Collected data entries
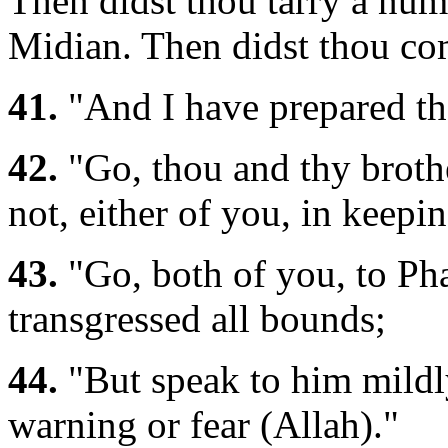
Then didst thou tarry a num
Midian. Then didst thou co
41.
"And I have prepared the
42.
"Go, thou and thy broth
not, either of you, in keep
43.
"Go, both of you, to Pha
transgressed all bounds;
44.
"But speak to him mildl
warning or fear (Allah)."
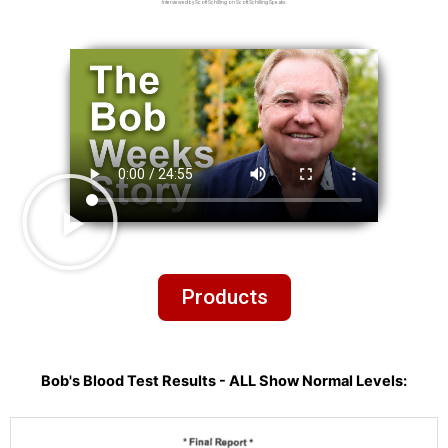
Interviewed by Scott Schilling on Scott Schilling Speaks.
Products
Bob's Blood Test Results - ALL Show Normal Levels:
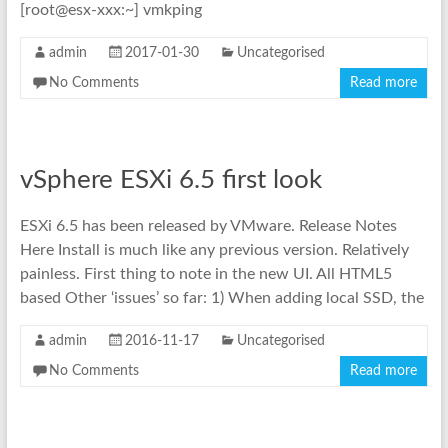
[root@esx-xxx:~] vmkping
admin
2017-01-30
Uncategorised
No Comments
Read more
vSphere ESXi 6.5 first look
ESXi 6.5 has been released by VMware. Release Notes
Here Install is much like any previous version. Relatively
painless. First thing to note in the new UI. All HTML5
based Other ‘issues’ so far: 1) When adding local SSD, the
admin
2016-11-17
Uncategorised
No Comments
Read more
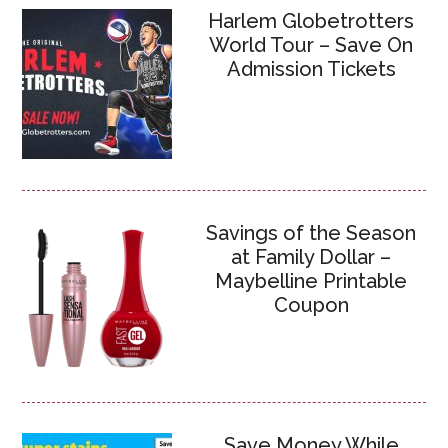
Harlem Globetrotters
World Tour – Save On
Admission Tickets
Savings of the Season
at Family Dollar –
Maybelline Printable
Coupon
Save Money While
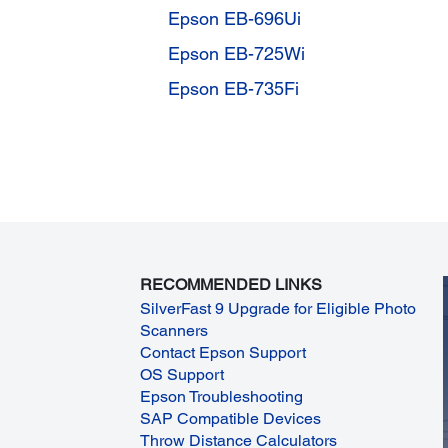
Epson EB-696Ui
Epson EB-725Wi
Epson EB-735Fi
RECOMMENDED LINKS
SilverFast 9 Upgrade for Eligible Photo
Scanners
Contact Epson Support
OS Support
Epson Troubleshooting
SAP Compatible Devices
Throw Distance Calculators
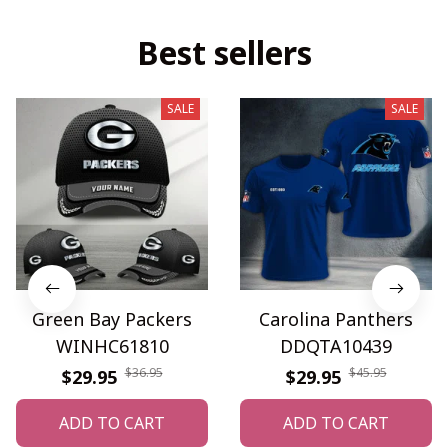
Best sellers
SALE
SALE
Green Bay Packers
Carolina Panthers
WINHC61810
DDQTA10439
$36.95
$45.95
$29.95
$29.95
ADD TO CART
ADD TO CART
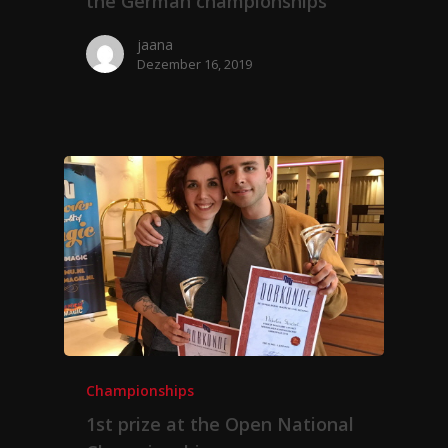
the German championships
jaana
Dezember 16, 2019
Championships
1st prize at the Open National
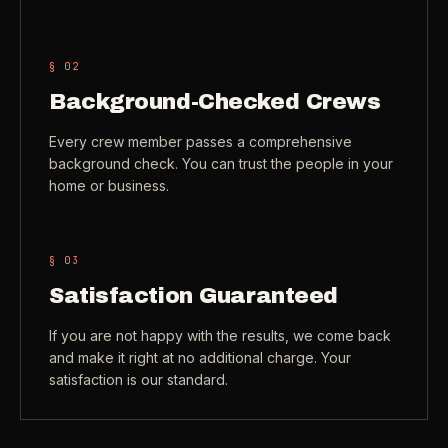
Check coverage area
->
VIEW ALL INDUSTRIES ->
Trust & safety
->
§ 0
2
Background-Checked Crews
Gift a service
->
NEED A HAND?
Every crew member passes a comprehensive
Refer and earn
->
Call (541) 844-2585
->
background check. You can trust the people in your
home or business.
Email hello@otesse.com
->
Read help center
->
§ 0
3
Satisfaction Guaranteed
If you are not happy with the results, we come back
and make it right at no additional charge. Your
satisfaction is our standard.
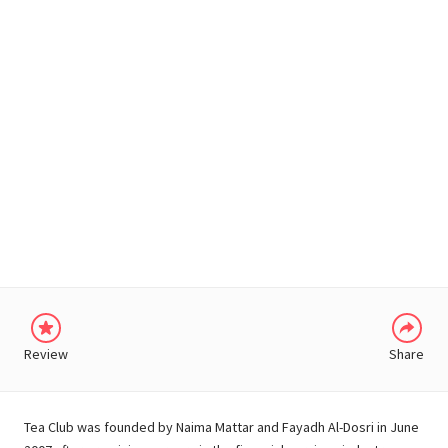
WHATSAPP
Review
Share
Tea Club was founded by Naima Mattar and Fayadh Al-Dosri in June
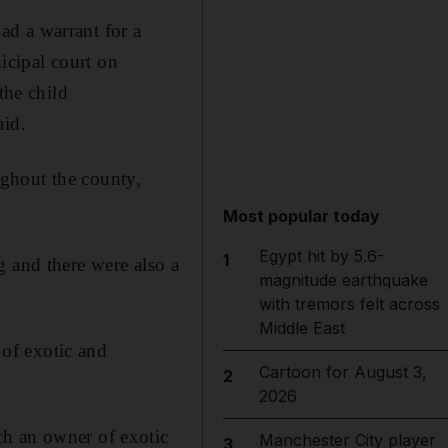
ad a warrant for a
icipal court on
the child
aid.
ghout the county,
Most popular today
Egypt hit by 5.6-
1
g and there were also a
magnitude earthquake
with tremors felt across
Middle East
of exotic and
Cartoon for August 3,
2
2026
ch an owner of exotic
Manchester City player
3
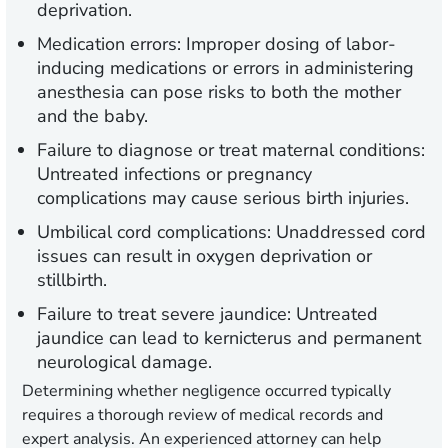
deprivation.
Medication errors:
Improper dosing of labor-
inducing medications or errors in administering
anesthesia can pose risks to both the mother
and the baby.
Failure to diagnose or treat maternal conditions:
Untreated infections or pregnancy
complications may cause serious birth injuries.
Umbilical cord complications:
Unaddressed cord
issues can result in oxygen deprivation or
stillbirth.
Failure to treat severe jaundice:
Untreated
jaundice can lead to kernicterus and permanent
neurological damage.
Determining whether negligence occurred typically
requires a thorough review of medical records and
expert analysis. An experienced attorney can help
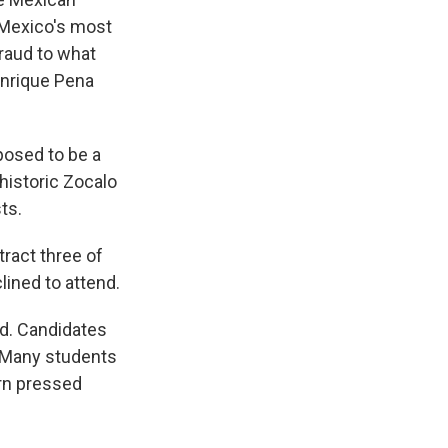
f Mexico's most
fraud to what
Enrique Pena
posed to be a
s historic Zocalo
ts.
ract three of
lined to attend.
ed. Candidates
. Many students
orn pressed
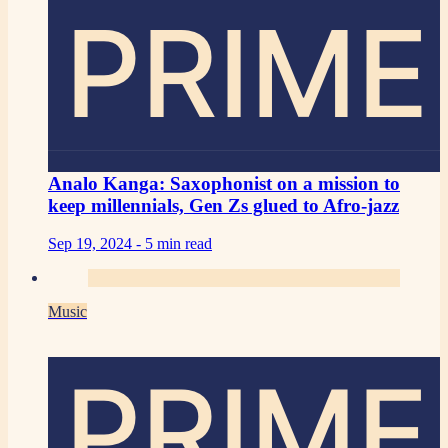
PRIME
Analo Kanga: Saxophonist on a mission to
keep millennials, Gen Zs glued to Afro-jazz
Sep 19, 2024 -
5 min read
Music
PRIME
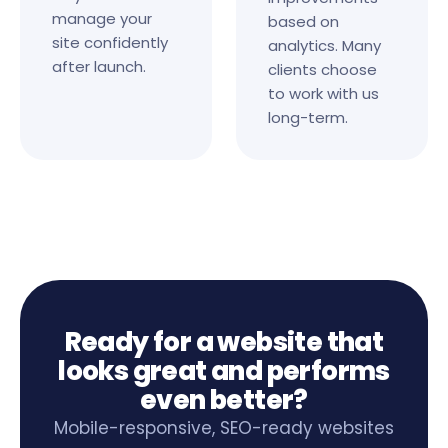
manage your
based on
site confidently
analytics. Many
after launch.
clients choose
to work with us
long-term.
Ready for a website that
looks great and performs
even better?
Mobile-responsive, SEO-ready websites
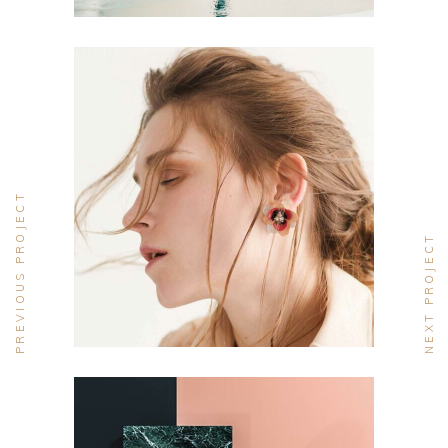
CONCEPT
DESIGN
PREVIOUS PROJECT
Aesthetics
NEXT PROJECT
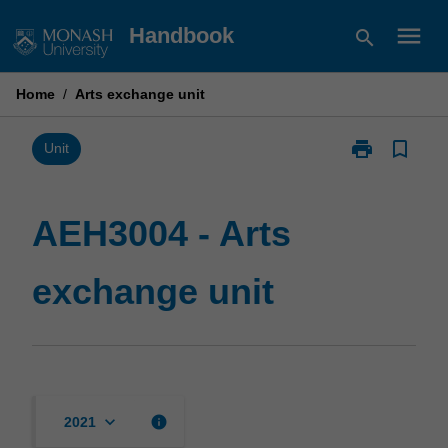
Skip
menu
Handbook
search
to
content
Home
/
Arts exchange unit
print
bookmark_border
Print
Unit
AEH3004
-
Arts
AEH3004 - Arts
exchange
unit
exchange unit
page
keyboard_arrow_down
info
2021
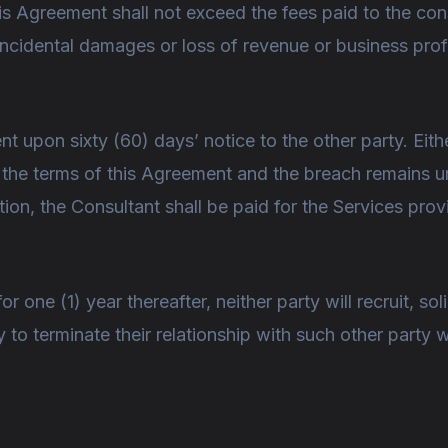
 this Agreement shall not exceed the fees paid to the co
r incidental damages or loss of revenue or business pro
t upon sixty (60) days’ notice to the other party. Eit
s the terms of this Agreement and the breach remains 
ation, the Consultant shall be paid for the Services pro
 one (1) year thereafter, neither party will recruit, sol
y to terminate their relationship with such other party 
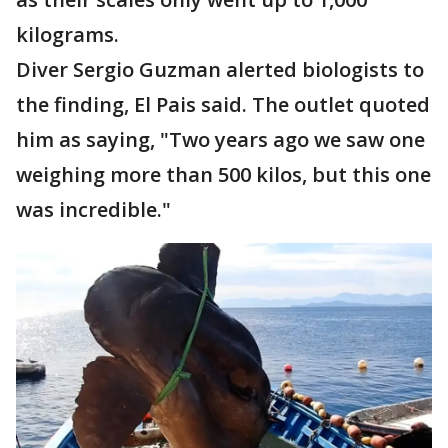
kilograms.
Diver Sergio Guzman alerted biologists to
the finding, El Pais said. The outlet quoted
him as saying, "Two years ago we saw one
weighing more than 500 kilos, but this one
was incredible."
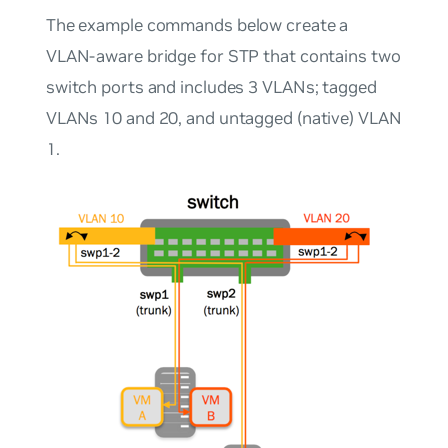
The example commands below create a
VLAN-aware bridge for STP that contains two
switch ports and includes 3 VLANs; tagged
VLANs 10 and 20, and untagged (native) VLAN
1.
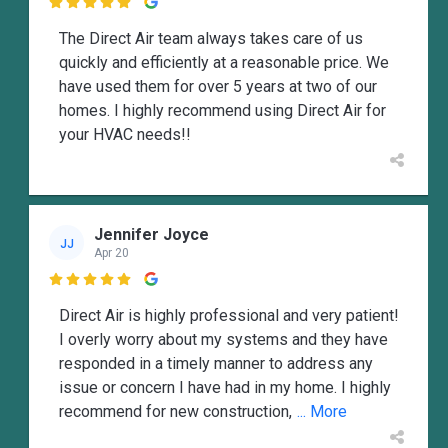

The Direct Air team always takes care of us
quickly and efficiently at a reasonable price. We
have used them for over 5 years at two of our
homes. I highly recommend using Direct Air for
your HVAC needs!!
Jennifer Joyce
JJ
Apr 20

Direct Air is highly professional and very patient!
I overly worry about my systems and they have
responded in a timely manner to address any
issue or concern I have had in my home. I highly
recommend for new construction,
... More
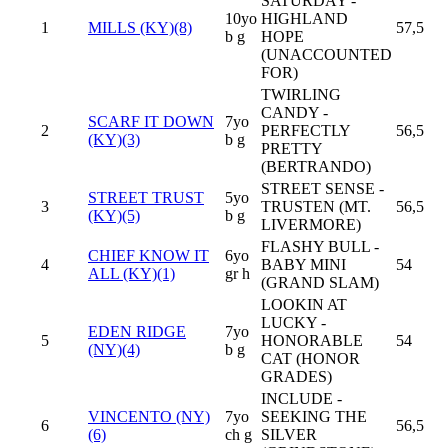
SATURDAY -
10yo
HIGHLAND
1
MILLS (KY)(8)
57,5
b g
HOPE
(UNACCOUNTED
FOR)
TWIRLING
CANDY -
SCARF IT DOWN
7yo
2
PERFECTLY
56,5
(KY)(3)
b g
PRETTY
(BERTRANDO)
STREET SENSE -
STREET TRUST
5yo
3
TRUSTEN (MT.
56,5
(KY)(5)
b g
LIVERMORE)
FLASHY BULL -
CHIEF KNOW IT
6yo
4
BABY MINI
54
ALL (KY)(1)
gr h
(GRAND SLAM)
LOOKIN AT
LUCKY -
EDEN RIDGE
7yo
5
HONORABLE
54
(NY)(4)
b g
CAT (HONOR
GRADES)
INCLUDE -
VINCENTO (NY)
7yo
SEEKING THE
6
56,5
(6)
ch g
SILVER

## Exercise requirements
Word for word, restate all of the entries above and leave each picture out.

## Solution to the problem
Then didst thou tarry a num
Midian. Then didst thou co
41.
"And I have prepared the
42.
"Go, thou and thy broth
not, either of you, in keep
43.
"Go, both of you, to Pha
transgressed all bounds;
44.
"But speak to him mildl
warning or fear (Allah)."
Interviewed by Scott Schilling on Scott Schilling Speaks.
Products
Bob's Blood Test Results - ALL Show Normal Levels:
[root@esx-xxx:~] vmkping
admin
2017-01-30
Uncategorised
No Comments
Read more
vSphere ESXi 6.5 first look
ESXi 6.5 has been released by VMware. Release Notes
Here Install is much like any previous version. Relatively
painless. First thing to note in the new UI. All HTML5
based Other ‘issues’ so far: 1) When adding local SSD, the
admin
2016-11-17
Uncategorised
No Comments
Read more
Harlem Globetrotters
World Tour – Save On
Admission Tickets
Savings of the Season
at Family Dollar –
Maybelline Printable
Coupon
Save Money While
Epson EB-696Ui
Epson EB-725Wi
Epson EB-735Fi
RECOMMENDED LINKS
SilverFast 9 Upgrade for Eligible Photo
Scanners
Contact Epson Support
OS Support
Epson Troubleshooting
SAP Compatible Devices
Throw Distance Calculators
Best sellers
SALE
SALE
Green Bay Packers
Carolina Panthers
WINHC61810
DDQTA10439
$36.95
$45.95
$29.95
$29.95
ADD TO CART
ADD TO CART
the German championships
jaana
Dezember 16, 2019
Championships
1st prize at the Open National
Check coverage area
->
VIEW ALL INDUSTRIES ->
Trust & safety
->
§ 0
2
Background-Checked Crews
Gift a service
->
NEED A HAND?
Every crew member passes a comprehensive
Refer and earn
->
Call (541) 844-2585
->
background check. You can trust the people in your
home or business.
Email hello@otesse.com
->
Read help center
->
§ 0
3
Satisfaction Guaranteed
If you are not happy with the results, we come back
and make it right at no additional charge. Your
satisfaction is our standard.
WHATSAPP
Review
Share
Tea Club was founded by Naima Mattar and Fayadh Al-Dosri in June
ad a warrant for a
icipal court on
the child
aid.
ghout the county,
Most popular today
Egypt hit by 5.6-
1
g and there were also a
magnitude earthquake
with tremors felt across
Middle East
of exotic and
Cartoon for August 3,
2
2026
ch an owner of exotic
Manchester City player
3
deprivation.
Medication errors:
Improper dosing of labor-
inducing medications or errors in administering
anesthesia can pose risks to both the mother
and the baby.
Failure to diagnose or treat maternal conditions:
Untreated infections or pregnancy
complications may cause serious birth injuries.
Umbilical cord complications:
Unaddressed cord
issues can result in oxygen deprivation or
stillbirth.
Failure to treat severe jaundice:
Untreated
jaundice can lead to kernicterus and permanent
neurological damage.
Determining whether negligence occurred typically
requires a thorough review of medical records and
expert analysis. An experienced attorney can help
f Mexico's most
fraud to what
Enrique Pena
posed to be a
s historic Zocalo
ts.
ract three of
lined to attend.
ed. Candidates
. Many students
orn pressed
PRIME
Analo Kanga: Saxophonist on a mission to
keep millennials, Gen Zs glued to Afro-jazz
Sep 19, 2024 -
5 min read
Music
PRIME
manage your
based on
site confidently
analytics. Many
after launch.
clients choose
to work with us
long-term.
Ready for a website that
looks great and performs
even better?
Mobile-responsive, SEO-ready websites
CONCEPT
DESIGN
PREVIOUS PROJECT
Aesthetics
NEXT PROJECT
Skip
menu
Handbook
search
to
content
Home
/
Arts exchange unit
print
bookmark_border
Print
Unit
AEH3004
-
Arts
AEH3004 - Arts
exchange
unit
exchange unit
page
keyboard_arrow_down
info
2021
 this Agreement shall not exceed the fees paid to the co
r incidental damages or loss of revenue or business pro
t upon sixty (60) days’ notice to the other party. Eit
s the terms of this Agreement and the breach remains 
ation, the Consultant shall be paid for the Services pro
 one (1) year thereafter, neither party will recruit, sol
y to terminate their relationship with such other party 
kilograms.
Diver Sergio Guzman alerted biologists to
the finding, El Pais said. The outlet quoted
him as saying, "Two years ago we saw one
weighing more than 500 kilos, but this one
was incredible."
The example commands below create a
VLAN-aware bridge for STP that contains two
switch ports and includes 3 VLANs; tagged
VLANs 10 and 20, and untagged (native) VLAN
1.

The Direct Air team always takes care of us
quickly and efficiently at a reasonable price. We
have used them for over 5 years at two of our
homes. I highly recommend using Direct Air for
your HVAC needs!!
Jennifer Joyce
JJ
Apr 20

Direct Air is highly professional and very patient!
I overly worry about my systems and they have
responded in a timely manner to address any
issue or concern I have had in my home. I highly
recommend for new construction,
... More
SATURDAY -
10yo
HIGHLAND
1
MILLS (KY)(8)
57,5
b g
HOPE
(UNACCOUNTED
FOR)
TWIRLING
CANDY -
SCARF IT DOWN
7yo
2
PERFECTLY
56,5
(KY)(3)
b g
PRETTY
(BERTRANDO)
STREET SENSE -
STREET TRUST
5yo
3
TRUSTEN (MT.
56,5
(KY)(5)
b g
LIVERMORE)
FLASHY BULL -
CHIEF KNOW IT
6yo
4
BABY MINI
54
ALL (KY)(1)
gr h
(GRAND SLAM)
LOOKIN AT
LUCKY -
EDEN RIDGE
7yo
5
HONORABLE
54
(NY)(4)
b g
CAT (HONOR
GRADES)
INCLUDE -
VINCENTO (NY)
7yo
SEEKING THE
6
56,5
(6)
ch g
SILVER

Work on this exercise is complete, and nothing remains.